H.1 WAI Accessibility Guidelines
This appendix explains how accessibility guidelines published by
W3C's Web Accessibility Initiative (WAI) apply to SVG.
- The "Web Content Accessibility Guidelines 1.0"
[WCAG]
explains how
authors can create Web content that is accessible to people with
disabilities.
- The "Authoring Tool Accessibility Guidelines 1.0"
[ATAG]
explains
how developers can design accessible authoring tools such
as SVG authoring tools.
To conform to the SVG specification,
an SVG authoring tool must conform to ATAG (priority 1). SVG support for
element grouping and
reuse is relevant to
designing accessible SVG authoring tools.
- The "User Agent Accessibility Guidelines 1.0"
[UAAG] explains
how developers can design accessible user agents such as
SVG-enabled browsers. To conform to the SVG specification,
an SVG user agent should conform to UAAG. SVG support for
scaling, style sheets, the DOM, and metadata are all relevant to
designing accessible SVG user agents.
The W3C Note "Accessibility Features of SVG" [not yet published] explains
in detail how the requirements of the three guidelines apply to SVG.
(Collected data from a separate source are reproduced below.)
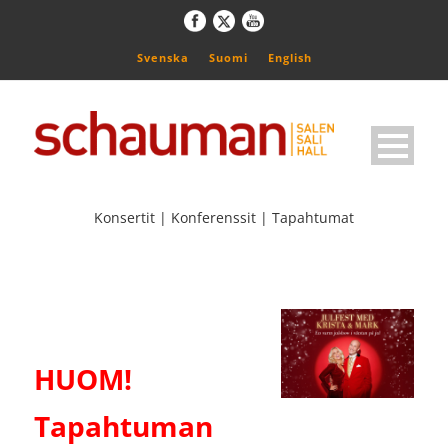
Svenska
Suomi
English
Konsertit | Konferenssit | Tapahtumat
HUOM!
Tapahtuman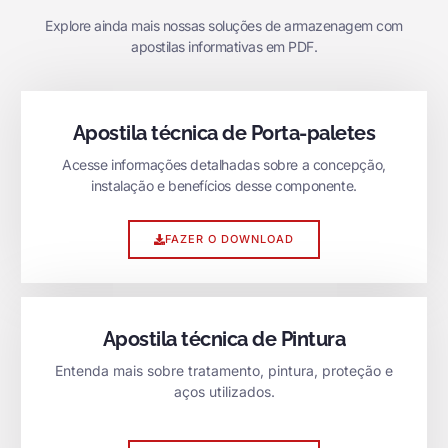
Explore ainda mais nossas soluções de armazenagem com
apostilas informativas em PDF.
Apostila técnica de Porta-paletes
Acesse informações detalhadas sobre a concepção,
instalação e benefícios desse componente.
FAZER O DOWNLOAD
Apostila técnica de Pintura
Entenda mais sobre tratamento, pintura, proteção e
aços utilizados.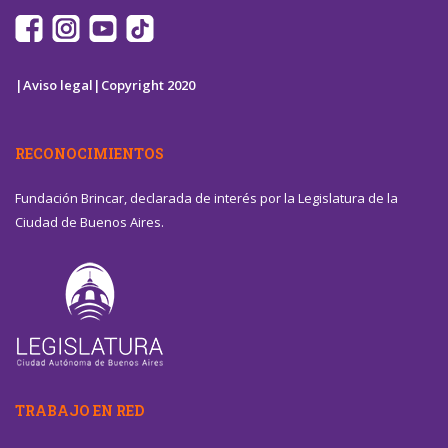
|Aviso legal|
Copyright 2020
RECONOCIMIENTOS
Fundación Brincar, declarada de interés por la Legislatura de la
Ciudad de Buenos Aires.
TRABAJO EN RED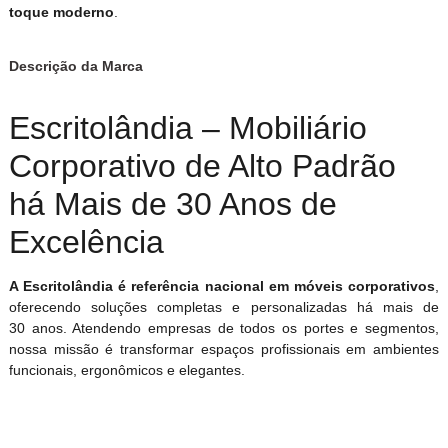
toque moderno
.
Descrição da Marca
Escritolândia – Mobiliário
Corporativo de Alto Padrão
há Mais de 30 Anos de
Excelência
A Escritolândia é referência nacional em móveis corporativos
,
oferecendo soluções completas e personalizadas há mais de
30 anos. Atendendo empresas de todos os portes e segmentos,
nossa missão é transformar espaços profissionais em ambientes
funcionais, ergonômicos e elegantes.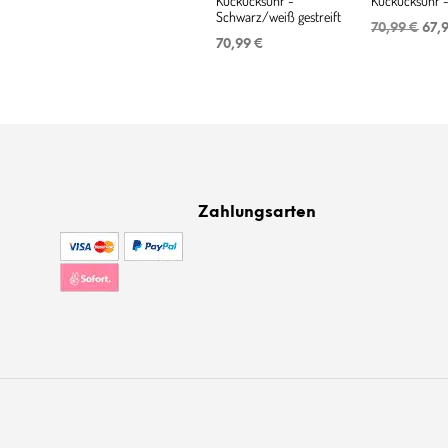
Kuckucksuhr -
Kuckucksuhr 
Schwarz/weiß gestreift
Urs
70,99
€
67,
Prei
70,99
€
war
70,
Zahlungsarten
H.2 SVG Content Accessibility Guidelines
This section explains briefly how authors can create accessible SVG
documents; it summarizes "Accessibility Features of SVG" [not yet published].
- Provide text equivalents for graphics.
-
- When the text content of a graphic (e.g., in a
'text'
element) explains its function, no text equivalent
is required. Use the
'title'
child element to explain the function
'text'
elements whose meaning is not clear from their
text content.
- When a graphic does not include explanatory
text content, it requires a text equivalent. If the equivalent
is complex, use the
'desc'
element, otherwise use the
'title'
child element.
- If a graphic is built from meaningful
parts, build the description from meaningful parts.
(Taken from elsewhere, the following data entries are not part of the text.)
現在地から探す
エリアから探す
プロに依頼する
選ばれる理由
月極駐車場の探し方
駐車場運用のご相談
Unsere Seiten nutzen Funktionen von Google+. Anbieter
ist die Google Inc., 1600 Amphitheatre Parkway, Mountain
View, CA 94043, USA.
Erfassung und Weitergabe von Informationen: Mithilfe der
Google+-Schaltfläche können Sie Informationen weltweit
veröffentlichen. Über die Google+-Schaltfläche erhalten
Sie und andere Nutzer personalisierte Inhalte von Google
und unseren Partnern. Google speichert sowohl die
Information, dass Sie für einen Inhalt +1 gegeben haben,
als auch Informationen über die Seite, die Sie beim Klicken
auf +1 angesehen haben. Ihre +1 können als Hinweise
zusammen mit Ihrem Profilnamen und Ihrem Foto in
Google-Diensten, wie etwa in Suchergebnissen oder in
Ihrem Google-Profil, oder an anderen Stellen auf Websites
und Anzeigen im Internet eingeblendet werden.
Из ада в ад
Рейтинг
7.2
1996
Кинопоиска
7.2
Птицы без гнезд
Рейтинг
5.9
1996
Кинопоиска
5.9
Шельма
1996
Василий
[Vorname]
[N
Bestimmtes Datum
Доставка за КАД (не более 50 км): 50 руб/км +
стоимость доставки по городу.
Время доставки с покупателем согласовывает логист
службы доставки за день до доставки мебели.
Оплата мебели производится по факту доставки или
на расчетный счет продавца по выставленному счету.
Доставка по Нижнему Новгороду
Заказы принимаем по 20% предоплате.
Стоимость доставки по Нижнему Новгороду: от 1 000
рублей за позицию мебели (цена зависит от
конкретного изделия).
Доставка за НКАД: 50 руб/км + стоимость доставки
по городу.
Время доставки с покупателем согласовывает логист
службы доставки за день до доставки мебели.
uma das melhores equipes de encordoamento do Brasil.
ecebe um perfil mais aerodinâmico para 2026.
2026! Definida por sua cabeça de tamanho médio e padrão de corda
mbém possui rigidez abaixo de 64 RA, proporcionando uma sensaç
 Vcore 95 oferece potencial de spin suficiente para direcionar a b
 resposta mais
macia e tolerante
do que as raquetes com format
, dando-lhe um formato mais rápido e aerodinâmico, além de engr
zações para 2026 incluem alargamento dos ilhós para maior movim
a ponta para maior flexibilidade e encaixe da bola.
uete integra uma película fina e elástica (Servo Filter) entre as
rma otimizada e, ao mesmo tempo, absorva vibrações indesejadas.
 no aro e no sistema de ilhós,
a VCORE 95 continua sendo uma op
- Do not rely on color alone.
-
- Do not use color alone to convey information.
- Ensure adequate color contrast.
Use style sheets so that users who require certain
color combinations may apply them through user style sheets.
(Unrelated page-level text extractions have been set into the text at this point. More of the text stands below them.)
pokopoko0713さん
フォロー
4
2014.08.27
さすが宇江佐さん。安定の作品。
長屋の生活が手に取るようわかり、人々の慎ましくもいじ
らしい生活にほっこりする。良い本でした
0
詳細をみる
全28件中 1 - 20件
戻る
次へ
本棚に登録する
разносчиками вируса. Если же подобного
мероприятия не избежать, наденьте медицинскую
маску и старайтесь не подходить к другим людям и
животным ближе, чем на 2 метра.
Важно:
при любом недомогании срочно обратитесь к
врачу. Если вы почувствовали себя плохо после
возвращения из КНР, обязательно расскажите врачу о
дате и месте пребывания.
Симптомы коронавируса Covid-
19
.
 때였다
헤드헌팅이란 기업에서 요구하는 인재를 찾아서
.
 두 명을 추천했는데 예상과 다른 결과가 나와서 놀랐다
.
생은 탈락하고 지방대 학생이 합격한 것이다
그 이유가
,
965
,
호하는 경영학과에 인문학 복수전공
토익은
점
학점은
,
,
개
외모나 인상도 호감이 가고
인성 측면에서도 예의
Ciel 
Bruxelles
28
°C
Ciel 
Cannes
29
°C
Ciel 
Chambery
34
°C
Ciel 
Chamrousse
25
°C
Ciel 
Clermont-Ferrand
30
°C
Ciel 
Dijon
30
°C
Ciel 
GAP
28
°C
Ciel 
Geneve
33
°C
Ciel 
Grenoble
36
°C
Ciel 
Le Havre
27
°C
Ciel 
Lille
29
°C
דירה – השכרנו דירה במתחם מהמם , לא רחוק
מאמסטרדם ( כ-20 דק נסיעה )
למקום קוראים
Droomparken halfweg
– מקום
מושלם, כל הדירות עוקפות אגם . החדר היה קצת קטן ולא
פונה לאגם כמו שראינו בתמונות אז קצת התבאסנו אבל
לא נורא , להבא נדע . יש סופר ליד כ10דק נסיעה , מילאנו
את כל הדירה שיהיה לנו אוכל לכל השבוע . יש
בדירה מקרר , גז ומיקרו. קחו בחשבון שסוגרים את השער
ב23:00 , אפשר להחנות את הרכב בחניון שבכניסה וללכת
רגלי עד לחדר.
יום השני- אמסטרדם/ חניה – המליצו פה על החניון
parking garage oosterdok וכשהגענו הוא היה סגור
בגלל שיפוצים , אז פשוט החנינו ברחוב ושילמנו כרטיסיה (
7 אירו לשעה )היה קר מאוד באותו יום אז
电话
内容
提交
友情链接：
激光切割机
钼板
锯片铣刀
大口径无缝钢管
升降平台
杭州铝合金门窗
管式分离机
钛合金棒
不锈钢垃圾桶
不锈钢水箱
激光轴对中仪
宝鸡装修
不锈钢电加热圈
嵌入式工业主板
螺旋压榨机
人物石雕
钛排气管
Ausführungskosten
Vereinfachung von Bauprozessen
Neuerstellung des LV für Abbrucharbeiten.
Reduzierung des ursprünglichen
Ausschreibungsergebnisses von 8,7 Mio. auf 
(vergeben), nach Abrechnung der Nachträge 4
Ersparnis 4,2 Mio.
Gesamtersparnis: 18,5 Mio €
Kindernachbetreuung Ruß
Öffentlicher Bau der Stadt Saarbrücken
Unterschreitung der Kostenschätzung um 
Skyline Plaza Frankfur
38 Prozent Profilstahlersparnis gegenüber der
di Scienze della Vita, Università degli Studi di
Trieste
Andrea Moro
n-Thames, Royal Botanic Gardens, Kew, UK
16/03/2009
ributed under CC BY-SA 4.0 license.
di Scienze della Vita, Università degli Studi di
- Use markup and style sheets and do so properly.
-
- Represent text as character data, not as images or curves.
Style text with fonts. Authors may describe their
own fonts in SVG.
- Separate structure from presentation.
- Use the 'g'
element
and rich descriptions to structure SVG documents. Reuse
named objects.
- Publish highly-structured documents, not just graphical
representations. Documents that are rich in structure
may be rendered graphically, as speech, or as braille.
For example, express mathematical relationships
in MathML [MATHML]
and use SVG for explanatory graphics.
- Author documents that validate to the SVG grammar.
- Use style sheets to specify graphical and aural
presentation.
- Use relative units in style sheets.
- Clarify natural language usage.
-
- Use xml:lang
to identify the natural language of
content and changes in natural language.
- Ensure that dynamic content is accessible.
-
- Ensure that text equivalents for dynamic content are updated when the
dynamic content changes.
- Ensure that SVG documents are usable when scripts or other
programmatic objects are turned off or not supported.